Research by Money & Mental Health shows that people with mental health problems are more likely to fall into these so-called ‘subscription traps’. 71% of people with mental health conditions say they have signed up to subscription services, compared to 58% of people without. Once signed up they are more likely to forget to cancel, and three times more likely to be put off by phone-only cancellation procedures. 21% of those who said they’d put cancellation off even though they no longer wanted the service said it was because they thought the company would pressure them to stay, 20% thought it would take a lot of effort and 9% said they didn’t know how.

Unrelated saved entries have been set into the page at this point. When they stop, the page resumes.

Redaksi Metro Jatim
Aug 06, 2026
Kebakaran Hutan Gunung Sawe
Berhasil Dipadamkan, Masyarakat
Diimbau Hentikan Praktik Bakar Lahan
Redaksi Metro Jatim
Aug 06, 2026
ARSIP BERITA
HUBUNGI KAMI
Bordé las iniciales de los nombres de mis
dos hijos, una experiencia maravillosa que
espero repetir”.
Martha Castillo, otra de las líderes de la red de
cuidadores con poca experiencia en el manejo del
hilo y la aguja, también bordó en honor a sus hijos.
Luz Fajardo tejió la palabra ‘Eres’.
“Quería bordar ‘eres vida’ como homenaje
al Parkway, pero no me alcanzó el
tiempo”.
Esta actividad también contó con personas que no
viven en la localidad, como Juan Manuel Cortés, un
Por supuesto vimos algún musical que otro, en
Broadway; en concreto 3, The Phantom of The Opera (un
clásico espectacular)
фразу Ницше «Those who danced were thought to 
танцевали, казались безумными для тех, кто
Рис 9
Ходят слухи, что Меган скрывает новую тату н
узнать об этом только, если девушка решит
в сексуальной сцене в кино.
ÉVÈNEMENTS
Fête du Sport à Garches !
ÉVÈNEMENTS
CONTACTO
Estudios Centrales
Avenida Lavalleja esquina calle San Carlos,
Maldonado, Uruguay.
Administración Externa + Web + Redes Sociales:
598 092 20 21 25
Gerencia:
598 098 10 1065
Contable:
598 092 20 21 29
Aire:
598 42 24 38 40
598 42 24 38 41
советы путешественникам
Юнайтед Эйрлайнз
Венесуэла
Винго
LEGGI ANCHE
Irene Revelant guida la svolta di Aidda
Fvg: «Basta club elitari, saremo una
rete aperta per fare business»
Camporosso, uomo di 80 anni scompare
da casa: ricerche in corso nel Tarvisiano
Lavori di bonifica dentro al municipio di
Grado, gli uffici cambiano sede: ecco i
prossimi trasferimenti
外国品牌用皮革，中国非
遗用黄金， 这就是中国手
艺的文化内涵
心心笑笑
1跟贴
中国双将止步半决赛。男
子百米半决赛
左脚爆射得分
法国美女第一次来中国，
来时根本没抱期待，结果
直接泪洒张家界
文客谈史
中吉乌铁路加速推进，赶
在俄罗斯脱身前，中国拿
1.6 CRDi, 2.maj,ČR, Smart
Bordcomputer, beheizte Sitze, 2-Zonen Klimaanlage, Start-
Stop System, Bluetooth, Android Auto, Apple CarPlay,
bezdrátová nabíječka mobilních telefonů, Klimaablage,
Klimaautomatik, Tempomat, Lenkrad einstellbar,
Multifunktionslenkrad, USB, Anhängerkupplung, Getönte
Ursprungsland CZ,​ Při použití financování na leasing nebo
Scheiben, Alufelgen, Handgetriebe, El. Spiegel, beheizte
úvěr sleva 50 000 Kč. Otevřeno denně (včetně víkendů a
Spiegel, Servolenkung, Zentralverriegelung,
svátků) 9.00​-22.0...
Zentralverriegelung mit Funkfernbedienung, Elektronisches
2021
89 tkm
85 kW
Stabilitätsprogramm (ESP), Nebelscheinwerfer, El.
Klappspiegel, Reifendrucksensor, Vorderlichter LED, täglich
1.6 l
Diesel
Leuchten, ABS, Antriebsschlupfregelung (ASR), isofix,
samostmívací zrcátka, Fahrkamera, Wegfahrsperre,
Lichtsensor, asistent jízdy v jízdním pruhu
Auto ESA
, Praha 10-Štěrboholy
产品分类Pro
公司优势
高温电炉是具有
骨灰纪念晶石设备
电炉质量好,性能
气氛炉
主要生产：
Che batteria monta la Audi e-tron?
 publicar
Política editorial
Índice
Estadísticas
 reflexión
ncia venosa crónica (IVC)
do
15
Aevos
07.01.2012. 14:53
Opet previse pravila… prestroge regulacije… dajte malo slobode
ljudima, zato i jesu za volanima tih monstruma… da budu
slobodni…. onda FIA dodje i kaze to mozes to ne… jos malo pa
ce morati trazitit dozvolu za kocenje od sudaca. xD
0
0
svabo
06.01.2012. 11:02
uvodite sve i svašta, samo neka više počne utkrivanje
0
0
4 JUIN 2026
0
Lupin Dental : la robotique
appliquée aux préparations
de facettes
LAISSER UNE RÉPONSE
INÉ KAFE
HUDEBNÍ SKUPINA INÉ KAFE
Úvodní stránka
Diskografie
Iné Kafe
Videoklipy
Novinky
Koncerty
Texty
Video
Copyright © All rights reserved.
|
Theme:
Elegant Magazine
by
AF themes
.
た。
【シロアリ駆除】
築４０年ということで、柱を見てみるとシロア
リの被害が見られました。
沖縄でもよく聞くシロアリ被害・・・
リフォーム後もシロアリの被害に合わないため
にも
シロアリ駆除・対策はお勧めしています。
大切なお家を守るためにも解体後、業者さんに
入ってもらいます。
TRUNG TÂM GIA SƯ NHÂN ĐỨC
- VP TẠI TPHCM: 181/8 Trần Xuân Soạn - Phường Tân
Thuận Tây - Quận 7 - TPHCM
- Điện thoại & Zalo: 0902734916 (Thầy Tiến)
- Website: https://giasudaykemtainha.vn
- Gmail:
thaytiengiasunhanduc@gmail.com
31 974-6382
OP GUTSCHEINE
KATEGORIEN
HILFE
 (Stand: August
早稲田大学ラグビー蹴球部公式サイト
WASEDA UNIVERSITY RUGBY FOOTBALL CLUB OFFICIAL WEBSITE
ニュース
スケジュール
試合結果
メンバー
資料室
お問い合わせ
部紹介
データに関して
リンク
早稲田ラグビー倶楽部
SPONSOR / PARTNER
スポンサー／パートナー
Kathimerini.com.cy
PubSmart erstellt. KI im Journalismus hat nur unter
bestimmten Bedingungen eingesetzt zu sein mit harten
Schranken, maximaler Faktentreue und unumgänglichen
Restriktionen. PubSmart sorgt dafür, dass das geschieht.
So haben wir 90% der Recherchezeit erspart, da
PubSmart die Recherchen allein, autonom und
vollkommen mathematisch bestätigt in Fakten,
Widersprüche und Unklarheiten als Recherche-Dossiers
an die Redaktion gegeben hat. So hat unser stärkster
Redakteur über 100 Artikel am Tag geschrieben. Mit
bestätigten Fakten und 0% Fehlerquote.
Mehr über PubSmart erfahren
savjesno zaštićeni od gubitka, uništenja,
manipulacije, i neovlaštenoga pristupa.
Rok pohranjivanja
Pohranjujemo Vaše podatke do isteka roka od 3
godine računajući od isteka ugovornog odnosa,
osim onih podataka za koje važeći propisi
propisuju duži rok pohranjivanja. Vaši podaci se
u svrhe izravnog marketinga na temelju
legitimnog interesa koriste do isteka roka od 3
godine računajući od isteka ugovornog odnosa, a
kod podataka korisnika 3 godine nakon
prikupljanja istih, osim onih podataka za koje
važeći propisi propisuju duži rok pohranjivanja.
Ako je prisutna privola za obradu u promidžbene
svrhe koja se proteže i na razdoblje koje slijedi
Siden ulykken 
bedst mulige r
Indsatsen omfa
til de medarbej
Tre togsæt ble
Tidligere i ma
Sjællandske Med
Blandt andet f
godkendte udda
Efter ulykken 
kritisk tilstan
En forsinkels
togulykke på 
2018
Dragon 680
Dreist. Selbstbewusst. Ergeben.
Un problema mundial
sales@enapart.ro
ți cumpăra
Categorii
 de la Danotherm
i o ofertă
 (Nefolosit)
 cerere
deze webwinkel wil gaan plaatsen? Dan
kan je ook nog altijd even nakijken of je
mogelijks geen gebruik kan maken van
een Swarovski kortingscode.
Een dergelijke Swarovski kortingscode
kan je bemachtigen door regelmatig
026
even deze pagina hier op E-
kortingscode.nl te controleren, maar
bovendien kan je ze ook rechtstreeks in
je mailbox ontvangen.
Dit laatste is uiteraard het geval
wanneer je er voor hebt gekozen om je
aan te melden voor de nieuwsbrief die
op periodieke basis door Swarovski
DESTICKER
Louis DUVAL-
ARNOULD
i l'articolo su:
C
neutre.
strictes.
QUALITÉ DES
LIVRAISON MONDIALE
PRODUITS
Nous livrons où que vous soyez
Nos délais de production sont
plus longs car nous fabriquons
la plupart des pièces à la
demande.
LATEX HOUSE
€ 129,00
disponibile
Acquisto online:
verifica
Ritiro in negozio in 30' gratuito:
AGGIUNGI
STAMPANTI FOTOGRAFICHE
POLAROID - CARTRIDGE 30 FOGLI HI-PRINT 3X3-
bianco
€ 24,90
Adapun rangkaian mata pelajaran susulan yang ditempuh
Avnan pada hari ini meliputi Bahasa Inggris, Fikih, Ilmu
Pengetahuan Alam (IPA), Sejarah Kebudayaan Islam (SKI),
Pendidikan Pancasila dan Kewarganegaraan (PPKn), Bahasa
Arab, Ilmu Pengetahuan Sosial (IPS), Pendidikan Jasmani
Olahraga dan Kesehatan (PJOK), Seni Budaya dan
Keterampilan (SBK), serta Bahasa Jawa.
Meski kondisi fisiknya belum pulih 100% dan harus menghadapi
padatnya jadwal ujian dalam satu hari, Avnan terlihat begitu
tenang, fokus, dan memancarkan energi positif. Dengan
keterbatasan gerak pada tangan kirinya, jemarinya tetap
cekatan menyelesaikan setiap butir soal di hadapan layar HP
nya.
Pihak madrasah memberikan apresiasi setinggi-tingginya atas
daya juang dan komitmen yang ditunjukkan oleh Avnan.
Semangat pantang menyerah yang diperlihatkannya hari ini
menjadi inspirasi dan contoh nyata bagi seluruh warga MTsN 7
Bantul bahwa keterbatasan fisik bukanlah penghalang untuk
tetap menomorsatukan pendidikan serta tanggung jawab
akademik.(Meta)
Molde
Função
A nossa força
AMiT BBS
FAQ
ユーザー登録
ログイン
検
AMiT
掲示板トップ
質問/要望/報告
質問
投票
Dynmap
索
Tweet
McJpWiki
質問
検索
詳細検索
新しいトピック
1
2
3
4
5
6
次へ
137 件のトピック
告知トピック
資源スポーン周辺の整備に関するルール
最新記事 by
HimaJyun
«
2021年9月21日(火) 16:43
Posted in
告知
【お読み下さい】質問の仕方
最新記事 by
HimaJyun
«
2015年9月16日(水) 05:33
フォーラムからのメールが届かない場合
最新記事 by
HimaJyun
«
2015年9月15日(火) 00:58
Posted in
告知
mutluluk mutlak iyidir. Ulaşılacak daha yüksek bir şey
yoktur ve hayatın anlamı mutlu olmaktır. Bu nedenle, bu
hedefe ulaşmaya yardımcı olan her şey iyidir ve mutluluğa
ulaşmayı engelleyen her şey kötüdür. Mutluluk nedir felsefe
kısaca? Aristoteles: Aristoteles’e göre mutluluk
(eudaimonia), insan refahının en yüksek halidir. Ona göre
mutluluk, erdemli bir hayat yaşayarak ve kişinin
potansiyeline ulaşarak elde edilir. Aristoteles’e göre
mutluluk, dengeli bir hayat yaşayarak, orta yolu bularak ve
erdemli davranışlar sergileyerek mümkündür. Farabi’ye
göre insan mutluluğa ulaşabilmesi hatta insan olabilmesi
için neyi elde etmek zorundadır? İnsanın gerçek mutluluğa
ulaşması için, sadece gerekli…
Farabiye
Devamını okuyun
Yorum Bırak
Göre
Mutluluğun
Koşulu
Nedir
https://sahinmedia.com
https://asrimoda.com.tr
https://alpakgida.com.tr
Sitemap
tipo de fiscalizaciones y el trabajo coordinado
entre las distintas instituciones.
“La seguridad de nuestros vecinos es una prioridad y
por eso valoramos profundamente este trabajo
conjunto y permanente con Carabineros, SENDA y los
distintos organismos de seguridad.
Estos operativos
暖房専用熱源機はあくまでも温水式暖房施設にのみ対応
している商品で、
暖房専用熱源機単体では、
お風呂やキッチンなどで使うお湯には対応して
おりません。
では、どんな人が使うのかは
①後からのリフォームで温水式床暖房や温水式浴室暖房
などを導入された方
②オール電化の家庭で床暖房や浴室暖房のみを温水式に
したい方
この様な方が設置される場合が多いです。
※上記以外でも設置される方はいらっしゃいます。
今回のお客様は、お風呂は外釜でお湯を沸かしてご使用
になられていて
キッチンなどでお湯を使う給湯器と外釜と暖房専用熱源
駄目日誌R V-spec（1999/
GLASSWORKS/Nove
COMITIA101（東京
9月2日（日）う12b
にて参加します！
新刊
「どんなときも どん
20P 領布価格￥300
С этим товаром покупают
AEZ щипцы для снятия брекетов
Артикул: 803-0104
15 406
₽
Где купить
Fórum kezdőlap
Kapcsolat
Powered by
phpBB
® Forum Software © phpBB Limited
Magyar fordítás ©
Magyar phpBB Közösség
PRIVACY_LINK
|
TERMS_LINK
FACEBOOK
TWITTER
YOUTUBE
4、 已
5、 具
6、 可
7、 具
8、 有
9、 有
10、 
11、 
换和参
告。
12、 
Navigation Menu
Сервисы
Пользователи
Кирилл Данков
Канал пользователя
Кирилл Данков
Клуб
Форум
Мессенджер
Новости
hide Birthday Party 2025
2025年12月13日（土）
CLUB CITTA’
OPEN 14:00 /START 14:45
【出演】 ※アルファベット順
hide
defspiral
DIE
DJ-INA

“It would have been the sort of thing I’d have hidden from, with the hope it would go away. It would have caused me stress without me even knowing that that’s what was bugging me. They don’t understand the stress it can cause some people.”

A complicated process

Following my experience of getting caught out by an unwanted subscription, I set up a company called SmartBill. We protect other people from this problem by keeping an eye on recurring payments, and then cancelling on your behalf when you want to. Given our experience of cancelling subscriptions, we can attest that current cancellation procedures need to be changed. Citizens Advice found that two million people struggle to cancel subscriptions in the UK each year and this doesn’t surprise us.

The first challenge is in actually finding the cancellation procedure, which can be hidden in long company T&C’s or in a dark corner of the website. In addition, the stated procedures don’t necessarily work in practice. Some companies state that you can cancel online but you need to phone to complete the cancellation. Phone cancellation results in endless menu navigation and long wait times to get through to someone who can help. It’s also not uncommon to make multiple calls because you don’t know what information you need to provide on the first call. When online cancellation is available, the processing times can be so long that you need to call if you want to enact your cancellation before the next payment date. This process can be even harder to navigate in a period of poor mental health.

We also find that those consumers who fear being pressured into staying with companies are not entirely wrong. We often find ourselves being presented with incentives to avoid the cancellation. Whilst some people use this avenue to intentionally secure cheaper deals, we understand why this would deter others from calling up at all.

Providing an escape route

We think that companies should offer a multitude of cancellation options to enable users to the route they find most manageable, including both online and phone cancellation. For online cancellation, we think a cancellation email address should be mandatory as opposed to having to log into your account, which requires remembering the email, username or password for that account which is easily forgotten. We also think that it should be easier to cancel on someone’s behalf, where the account holder is not able to make the cancellation themselves, but has provided the necessary information to a third party. Given the challenges outlined by Money and Mental Health and our own experience, we think this would remove the barriers to cancellation for a lot of people.

We were glad the UK government committed to tackling the ‘subscription trap’ in the Spring 2017 budget, and we look forward to seeing what measures they propose to solve the problem.